(Dataset entries)
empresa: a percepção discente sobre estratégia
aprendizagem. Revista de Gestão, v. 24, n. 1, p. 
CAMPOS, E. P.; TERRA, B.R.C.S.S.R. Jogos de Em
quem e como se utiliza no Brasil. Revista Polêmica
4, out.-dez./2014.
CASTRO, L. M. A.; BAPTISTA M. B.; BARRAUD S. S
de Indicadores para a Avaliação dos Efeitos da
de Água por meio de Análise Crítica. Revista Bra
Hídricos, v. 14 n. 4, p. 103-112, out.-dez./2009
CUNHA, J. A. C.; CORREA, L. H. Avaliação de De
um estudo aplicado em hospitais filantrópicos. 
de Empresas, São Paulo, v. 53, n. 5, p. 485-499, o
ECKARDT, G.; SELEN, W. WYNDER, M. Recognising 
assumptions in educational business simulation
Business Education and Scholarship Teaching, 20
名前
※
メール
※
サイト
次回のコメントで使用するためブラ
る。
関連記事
==
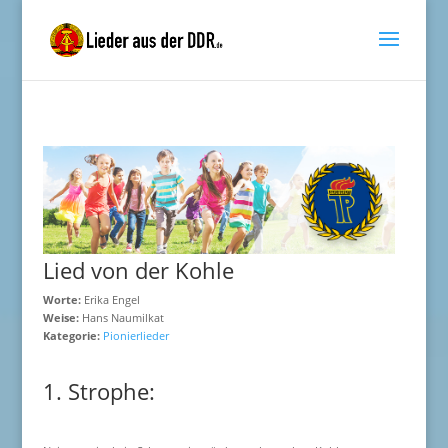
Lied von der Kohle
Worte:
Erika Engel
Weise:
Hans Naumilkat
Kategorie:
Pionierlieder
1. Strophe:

## Aim of the exercise:
Only one thing is wanted in reply: the number of lines in the entries that hold the string "Revista".

## Answer area:
3